Jelle M. Beernink1, Niels Jongs1, Cees J.A. Doelman2, Gozewijn D. Laverman3,4, Hiddo J.L. Heerspink1
1. Department of Clinical Pharmacy and Pharmacology, University Medical Center Groningen, Groningen, the Netherlands; 2. Department of Clinical Chemistry, Medlon Laboratory Diagnostics, Unilabs, Enschede, the Netherlands; 3. Department of Internal Medicine / Nephrology, Ziekenhuis Groep Twente, Almelo, the Netherlands; 4. Biomedical Signals and Systems (BSS), University of Twente, Enschede, the Netherlands.

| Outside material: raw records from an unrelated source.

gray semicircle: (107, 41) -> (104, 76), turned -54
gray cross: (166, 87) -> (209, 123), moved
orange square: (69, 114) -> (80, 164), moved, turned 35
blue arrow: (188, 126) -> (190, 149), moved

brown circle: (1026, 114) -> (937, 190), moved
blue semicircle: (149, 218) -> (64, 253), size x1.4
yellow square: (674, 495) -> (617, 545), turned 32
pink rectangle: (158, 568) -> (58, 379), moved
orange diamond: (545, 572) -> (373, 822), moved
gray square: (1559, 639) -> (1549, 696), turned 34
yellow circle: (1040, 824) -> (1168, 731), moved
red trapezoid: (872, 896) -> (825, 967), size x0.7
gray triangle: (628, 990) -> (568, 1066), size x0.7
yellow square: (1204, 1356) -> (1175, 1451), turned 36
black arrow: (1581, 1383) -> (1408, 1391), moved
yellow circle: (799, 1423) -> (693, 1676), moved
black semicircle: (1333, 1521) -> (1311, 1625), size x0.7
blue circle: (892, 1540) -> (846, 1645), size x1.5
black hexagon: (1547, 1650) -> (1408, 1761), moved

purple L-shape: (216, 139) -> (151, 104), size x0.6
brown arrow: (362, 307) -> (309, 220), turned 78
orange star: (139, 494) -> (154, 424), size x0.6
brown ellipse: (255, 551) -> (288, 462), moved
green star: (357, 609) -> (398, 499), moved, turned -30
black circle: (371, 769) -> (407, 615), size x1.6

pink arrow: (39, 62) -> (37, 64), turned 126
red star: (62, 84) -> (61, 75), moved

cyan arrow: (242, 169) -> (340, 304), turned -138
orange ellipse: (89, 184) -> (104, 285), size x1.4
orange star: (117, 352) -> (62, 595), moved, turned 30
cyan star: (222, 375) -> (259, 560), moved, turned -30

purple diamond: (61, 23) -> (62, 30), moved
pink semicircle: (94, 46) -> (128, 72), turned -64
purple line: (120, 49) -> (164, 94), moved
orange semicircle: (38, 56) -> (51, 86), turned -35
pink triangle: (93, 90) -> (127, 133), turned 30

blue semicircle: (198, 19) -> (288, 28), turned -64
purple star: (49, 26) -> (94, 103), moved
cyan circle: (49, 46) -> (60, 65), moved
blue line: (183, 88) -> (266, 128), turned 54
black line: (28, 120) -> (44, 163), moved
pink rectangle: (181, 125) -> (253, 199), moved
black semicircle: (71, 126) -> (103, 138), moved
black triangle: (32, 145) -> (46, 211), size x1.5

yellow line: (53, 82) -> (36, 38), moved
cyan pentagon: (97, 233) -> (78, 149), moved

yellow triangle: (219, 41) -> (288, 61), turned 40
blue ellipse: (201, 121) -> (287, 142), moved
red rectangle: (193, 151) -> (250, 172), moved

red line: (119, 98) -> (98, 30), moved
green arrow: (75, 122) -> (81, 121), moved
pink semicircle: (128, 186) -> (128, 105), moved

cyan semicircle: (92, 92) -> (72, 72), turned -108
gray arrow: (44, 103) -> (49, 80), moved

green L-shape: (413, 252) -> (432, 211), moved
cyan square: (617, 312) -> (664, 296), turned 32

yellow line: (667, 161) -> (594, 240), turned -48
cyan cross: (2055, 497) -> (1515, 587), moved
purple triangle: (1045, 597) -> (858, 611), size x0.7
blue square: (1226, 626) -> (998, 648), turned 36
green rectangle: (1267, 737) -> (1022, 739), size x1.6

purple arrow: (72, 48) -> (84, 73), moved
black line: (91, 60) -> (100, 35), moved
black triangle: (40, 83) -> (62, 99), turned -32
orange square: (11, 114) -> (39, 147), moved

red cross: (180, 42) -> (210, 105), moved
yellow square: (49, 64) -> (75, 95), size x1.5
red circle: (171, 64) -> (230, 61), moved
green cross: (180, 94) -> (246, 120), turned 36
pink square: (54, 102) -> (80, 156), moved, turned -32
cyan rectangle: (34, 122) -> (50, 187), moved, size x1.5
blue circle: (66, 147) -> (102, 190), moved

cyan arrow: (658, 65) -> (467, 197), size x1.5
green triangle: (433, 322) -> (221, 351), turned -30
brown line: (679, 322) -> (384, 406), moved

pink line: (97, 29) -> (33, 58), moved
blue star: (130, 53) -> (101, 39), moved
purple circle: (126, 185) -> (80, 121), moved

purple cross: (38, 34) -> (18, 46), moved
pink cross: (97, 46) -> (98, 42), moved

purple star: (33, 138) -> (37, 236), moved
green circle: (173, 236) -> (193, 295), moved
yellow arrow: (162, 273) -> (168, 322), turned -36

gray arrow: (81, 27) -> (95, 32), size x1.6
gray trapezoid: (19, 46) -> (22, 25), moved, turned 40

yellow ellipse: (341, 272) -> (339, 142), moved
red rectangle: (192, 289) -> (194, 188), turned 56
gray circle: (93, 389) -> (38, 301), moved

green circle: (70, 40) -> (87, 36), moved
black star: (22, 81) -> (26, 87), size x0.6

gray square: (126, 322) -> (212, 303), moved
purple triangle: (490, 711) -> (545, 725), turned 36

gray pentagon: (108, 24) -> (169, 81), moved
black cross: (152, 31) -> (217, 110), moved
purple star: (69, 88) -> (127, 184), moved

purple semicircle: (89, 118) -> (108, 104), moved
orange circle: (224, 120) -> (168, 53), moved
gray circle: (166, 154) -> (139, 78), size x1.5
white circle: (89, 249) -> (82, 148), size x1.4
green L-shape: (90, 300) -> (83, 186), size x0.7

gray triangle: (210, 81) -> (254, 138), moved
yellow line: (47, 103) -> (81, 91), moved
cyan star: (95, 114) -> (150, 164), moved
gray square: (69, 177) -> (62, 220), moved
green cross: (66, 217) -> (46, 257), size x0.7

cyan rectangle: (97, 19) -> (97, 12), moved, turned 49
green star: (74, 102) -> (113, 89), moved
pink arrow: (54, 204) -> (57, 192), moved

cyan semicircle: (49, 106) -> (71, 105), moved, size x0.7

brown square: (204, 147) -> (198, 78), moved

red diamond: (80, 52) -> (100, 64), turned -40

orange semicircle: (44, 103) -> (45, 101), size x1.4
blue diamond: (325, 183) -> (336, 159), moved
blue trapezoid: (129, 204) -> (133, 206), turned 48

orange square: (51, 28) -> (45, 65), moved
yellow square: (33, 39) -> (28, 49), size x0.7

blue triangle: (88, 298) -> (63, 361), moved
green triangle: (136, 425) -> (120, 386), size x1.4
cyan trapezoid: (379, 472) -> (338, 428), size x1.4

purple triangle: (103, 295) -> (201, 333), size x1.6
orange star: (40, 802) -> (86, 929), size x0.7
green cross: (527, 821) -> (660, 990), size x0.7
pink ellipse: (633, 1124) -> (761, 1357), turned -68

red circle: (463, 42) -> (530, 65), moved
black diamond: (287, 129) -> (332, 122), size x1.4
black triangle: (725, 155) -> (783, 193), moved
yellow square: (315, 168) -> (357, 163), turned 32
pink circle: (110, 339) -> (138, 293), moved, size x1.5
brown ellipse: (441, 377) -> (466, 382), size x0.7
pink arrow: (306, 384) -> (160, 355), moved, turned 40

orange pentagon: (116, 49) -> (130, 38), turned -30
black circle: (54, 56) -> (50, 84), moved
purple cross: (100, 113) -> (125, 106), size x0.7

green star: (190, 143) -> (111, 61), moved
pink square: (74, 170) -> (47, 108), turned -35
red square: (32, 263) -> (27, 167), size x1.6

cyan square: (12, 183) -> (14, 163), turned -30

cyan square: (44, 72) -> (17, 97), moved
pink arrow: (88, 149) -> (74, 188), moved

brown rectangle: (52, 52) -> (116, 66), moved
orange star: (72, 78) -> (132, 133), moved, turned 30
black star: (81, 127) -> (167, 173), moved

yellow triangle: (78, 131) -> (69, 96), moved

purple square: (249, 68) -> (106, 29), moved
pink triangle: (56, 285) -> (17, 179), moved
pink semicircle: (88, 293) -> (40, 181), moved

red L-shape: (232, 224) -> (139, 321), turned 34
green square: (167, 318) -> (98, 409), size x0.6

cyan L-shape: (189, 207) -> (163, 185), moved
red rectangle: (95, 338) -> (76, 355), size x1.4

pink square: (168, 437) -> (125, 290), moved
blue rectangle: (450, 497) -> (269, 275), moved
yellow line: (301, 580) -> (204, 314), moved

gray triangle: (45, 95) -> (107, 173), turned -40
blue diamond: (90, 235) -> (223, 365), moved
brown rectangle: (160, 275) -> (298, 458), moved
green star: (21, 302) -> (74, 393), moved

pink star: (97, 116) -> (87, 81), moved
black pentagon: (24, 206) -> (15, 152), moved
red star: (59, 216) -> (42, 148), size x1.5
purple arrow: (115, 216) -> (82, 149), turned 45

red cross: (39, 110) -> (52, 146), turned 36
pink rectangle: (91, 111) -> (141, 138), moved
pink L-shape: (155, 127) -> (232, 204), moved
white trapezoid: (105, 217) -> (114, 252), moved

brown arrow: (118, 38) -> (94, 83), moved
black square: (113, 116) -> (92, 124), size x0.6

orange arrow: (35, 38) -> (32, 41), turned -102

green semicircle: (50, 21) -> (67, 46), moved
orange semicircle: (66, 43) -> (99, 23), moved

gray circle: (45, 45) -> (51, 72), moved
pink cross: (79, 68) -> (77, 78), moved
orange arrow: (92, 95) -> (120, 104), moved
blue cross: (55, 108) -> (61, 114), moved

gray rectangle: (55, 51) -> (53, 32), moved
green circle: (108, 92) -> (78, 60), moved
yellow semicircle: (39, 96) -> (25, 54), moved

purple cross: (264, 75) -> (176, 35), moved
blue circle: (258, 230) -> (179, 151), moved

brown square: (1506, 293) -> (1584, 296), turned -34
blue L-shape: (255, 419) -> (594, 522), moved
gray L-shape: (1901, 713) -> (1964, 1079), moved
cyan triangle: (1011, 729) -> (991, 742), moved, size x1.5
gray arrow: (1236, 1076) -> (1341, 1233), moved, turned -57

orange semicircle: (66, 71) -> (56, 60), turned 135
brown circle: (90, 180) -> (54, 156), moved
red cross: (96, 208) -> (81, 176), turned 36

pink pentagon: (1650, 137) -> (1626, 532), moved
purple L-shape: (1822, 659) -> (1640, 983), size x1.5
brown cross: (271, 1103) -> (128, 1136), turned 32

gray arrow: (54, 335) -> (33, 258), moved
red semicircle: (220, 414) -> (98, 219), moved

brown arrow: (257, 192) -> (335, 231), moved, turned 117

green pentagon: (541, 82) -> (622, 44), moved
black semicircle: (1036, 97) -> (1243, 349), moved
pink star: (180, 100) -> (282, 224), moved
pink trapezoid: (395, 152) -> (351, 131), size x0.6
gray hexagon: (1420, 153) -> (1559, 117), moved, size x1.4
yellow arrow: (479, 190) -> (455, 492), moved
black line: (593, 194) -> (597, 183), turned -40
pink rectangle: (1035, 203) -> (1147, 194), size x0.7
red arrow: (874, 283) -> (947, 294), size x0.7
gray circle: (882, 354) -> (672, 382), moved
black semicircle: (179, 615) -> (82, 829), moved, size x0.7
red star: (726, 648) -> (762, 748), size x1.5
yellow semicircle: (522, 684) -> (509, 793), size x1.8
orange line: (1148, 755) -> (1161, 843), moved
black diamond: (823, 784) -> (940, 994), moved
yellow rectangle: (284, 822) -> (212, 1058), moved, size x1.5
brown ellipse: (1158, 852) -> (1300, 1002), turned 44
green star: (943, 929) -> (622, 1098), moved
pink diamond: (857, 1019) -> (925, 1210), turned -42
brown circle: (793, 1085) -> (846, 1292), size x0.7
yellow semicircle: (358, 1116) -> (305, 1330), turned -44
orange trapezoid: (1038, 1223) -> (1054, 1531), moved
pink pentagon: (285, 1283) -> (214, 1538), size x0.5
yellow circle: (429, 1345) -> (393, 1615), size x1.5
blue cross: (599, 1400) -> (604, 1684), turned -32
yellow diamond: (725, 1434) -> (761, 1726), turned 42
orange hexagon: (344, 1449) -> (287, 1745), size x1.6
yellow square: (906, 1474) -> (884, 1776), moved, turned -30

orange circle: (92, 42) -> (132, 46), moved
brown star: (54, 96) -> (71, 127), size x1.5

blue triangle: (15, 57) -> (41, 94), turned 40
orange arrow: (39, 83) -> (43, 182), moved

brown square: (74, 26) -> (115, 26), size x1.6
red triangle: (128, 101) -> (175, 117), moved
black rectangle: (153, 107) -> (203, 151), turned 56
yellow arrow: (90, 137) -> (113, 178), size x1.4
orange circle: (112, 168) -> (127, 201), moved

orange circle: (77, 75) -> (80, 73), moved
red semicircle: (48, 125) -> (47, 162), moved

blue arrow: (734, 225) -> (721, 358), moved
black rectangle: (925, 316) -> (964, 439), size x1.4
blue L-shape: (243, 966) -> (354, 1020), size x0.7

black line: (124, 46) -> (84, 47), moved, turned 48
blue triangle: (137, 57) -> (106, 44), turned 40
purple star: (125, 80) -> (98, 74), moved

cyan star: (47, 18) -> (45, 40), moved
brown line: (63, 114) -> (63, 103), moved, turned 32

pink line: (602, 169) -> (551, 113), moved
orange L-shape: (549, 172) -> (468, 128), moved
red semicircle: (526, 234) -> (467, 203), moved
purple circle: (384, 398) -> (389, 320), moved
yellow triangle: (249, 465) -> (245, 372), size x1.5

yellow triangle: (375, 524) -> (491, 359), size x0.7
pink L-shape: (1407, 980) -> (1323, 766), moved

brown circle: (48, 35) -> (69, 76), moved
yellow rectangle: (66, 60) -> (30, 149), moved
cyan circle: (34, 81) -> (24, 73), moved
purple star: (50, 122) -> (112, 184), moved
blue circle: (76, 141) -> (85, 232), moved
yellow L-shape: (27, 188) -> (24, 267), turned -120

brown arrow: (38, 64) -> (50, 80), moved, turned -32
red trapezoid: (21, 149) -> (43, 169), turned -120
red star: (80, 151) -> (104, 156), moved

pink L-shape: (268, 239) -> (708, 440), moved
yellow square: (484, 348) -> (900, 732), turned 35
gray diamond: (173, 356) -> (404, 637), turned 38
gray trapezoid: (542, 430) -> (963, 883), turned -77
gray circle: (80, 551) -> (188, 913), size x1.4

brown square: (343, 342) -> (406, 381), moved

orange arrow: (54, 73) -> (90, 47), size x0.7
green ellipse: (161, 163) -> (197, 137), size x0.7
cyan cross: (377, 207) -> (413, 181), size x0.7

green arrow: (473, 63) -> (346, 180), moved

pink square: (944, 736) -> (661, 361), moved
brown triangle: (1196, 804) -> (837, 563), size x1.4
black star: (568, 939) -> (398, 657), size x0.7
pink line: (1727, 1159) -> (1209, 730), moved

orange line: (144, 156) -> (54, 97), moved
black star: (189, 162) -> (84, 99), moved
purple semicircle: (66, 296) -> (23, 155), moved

E-mail address presenting (first) author: j.m.beernink@umcg.nl
Background: The Sodium Glucose Cotransporter 2 (SGLT2) inhibitor dapagliflozin reduces urinary albumin-to-creatinine ratio (UACR) and estimated glomerular filtration rate (eGFR) decline in patients with chronic kidney disease. However, there is marked heterogeneity in the efficacy among individual patients. We conducted a series of decentralized N-of-1 trials to assess the effect of dapagliflozin in individual patients and the feasibility of remote data collection.
Methods: Adults with type 2 diabetes, UACR 20 mg/g, and eGFR 30 mL/min/1.73m² were enrolled in a series of randomized, placebo-controlled, double-blind N-of-1 trials (NCT06374043). Participants were assigned to one-week treatment periods with dapagliflozin 10 mg/day and placebo in random order, with one-week wash-out periods in between. Participants collected and sent their own data via an online platform and mailed urine and blood samples to a central lab. The primary outcome was UACR change from baseline.
Results: 20 participants (mean age 64.9 year, 3 females, mean eGFR 70.2 mL/min/1.73m2, and median UACR 94.7 mg/g) were enrolled into the study. Geometric mean change from baseline in UACR with dapagliflozin compared to placebo was -15.1% (95% CI -28.2, -3.3; P = 0.013). There was marked variation in UACR change during both dapagliflozin and placebo treatment (range first dapagliflozin and placebo treatment period -56.3% to 36.2%, and -86.7% to 35.1%, respectively). The individual UACR change during the first and second dapagliflozin exposure correlated significantly (r = 0.50; P = 0.026) but no correlation was seen during placebo exposure periods (r = 0.09; P = 0.69). Of all scheduled urine collections (N = 816), 811 (99.4%) were delivered in the laboratory.
Conclusion: The individual UACR response to dapagliflozin varies among individual patients and is consistent upon re-exposure. Remote data collection was very reliable, supporting the implementation of remote data collection in future studies and clinical practice to monitor individual dapagliflozin response.